Task prompt:
Output only the lines below from the one containing "Mai 2023 (16, 1277)" to the one containing "Verein (13, 2380)", exactly as written, both ends kept.
***** Task input
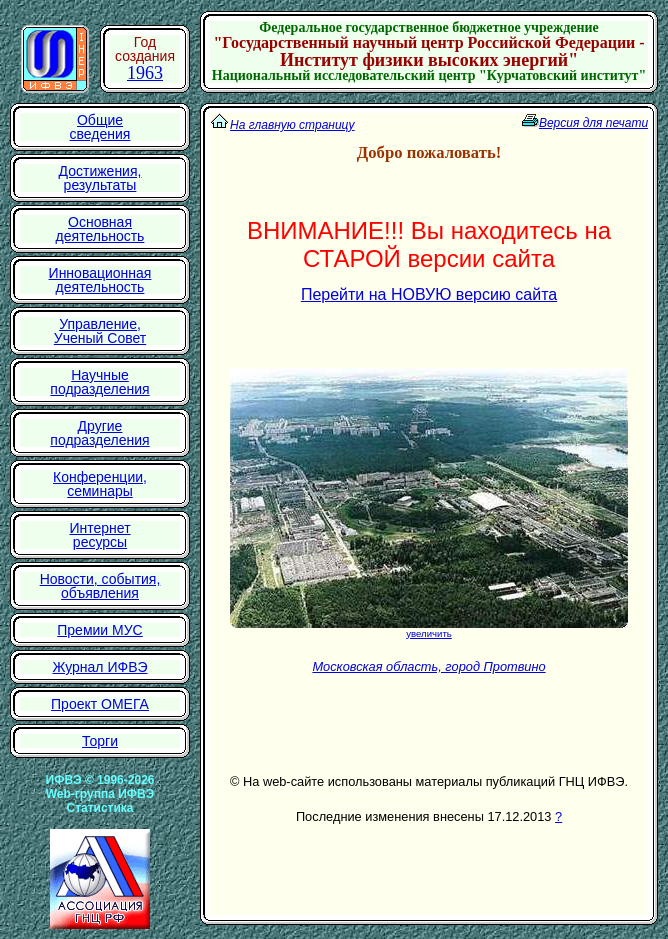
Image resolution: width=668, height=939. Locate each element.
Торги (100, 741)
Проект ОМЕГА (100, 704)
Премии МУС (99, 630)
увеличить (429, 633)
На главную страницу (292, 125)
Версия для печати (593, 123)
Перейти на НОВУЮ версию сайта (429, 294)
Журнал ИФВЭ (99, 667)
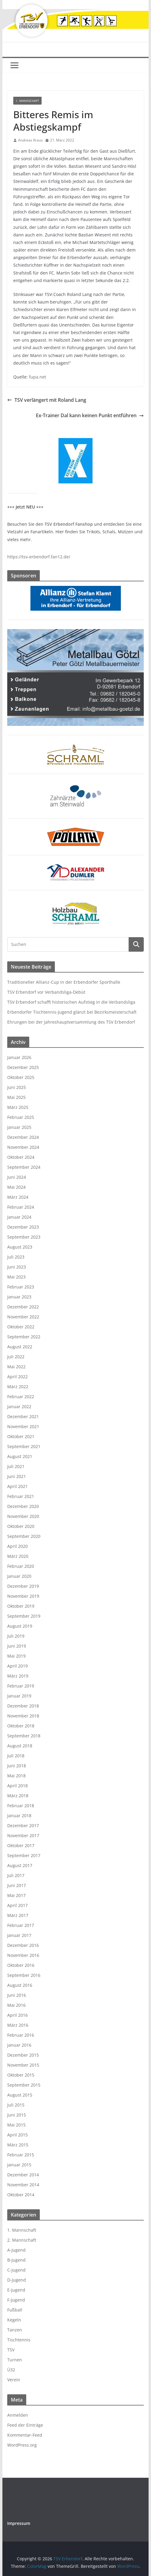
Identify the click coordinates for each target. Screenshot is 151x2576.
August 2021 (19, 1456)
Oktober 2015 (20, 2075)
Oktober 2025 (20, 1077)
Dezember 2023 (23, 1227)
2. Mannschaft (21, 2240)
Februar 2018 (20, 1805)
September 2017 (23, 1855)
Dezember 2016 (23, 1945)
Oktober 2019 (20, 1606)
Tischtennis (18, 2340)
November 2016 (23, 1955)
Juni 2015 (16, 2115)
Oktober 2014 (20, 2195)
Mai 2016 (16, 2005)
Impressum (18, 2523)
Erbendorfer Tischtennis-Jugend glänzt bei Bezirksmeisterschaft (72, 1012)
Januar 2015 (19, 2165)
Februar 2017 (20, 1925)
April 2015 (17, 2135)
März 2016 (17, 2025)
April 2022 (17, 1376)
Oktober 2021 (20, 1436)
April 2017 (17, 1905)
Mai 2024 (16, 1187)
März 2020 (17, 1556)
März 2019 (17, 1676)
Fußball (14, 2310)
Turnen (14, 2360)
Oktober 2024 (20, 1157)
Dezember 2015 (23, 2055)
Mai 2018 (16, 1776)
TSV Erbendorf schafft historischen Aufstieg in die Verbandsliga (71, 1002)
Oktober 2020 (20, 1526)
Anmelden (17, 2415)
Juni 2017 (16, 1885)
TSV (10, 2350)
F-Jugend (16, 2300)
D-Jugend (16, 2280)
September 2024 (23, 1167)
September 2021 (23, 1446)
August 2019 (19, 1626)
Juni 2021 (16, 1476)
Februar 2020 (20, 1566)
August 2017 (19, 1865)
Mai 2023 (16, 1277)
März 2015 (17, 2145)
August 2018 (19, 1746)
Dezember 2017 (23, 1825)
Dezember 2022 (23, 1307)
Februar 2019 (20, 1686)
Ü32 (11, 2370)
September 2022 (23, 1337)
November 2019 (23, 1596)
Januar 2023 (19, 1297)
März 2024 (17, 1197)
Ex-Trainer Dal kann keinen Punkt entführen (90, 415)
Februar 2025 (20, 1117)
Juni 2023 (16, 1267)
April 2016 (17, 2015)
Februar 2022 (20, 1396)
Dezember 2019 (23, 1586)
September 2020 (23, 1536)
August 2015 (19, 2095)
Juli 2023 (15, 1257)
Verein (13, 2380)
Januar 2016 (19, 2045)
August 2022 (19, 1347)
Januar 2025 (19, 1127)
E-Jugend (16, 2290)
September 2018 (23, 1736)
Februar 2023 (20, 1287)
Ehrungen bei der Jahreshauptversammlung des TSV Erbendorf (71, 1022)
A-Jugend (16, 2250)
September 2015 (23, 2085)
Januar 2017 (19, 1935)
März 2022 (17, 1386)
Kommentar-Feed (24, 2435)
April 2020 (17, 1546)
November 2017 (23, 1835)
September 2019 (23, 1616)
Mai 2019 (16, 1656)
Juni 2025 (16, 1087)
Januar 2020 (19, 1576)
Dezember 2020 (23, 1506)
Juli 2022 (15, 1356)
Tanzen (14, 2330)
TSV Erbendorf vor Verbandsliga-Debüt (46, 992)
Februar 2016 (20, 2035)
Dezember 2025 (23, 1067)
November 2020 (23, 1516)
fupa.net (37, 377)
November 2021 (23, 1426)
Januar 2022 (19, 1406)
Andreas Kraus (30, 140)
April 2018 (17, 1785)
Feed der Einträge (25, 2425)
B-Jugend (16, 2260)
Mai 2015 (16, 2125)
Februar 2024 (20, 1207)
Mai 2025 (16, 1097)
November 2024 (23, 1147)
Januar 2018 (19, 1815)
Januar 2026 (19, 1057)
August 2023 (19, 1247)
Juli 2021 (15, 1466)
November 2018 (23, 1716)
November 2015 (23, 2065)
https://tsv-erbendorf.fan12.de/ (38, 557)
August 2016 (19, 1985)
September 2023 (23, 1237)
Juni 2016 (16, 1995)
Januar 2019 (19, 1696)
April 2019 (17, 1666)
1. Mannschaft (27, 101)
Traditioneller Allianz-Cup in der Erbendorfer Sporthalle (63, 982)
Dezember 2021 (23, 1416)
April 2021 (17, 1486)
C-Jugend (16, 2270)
**********
***** Task input
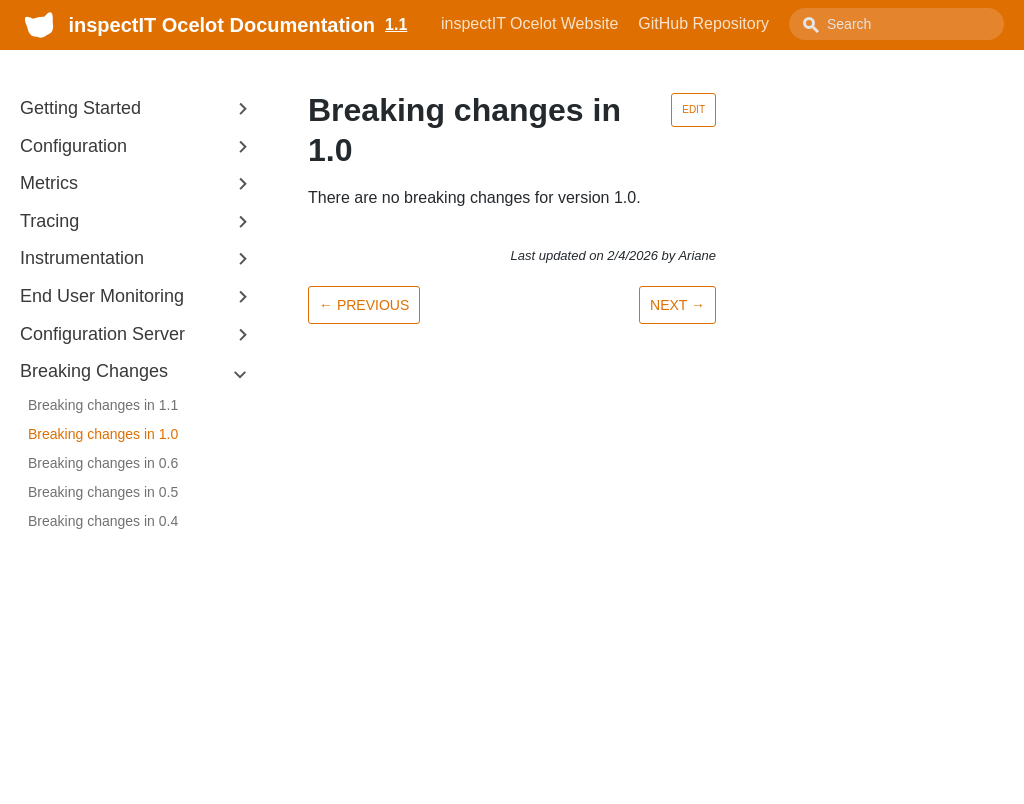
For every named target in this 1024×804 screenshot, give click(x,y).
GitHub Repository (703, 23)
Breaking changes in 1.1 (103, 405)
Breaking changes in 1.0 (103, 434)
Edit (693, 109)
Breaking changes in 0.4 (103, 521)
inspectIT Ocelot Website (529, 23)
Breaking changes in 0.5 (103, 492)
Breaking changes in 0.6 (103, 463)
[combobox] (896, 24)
**********
Output of the exercise:
Mai 2023 (16, 1277)
März 2015 (17, 2145)
August 2018 (19, 1746)
Dezember 2017 (23, 1825)
Dezember 2022 (23, 1307)
Februar 2019 (20, 1686)
Ü32 (11, 2370)
September 2022 (23, 1337)
November 2019 (23, 1596)
Januar 2023 (19, 1297)
März 2024 (17, 1197)
Ex-Trainer Dal kann keinen Punkt entführen (90, 415)
Februar 2025 (20, 1117)
Juni 2023 (16, 1267)
April 2016 (17, 2015)
Februar 2022 (20, 1396)
Dezember 2019 (23, 1586)
September 2020 (23, 1536)
August 2015 (19, 2095)
Juli 2023 (15, 1257)
Verein (13, 2380)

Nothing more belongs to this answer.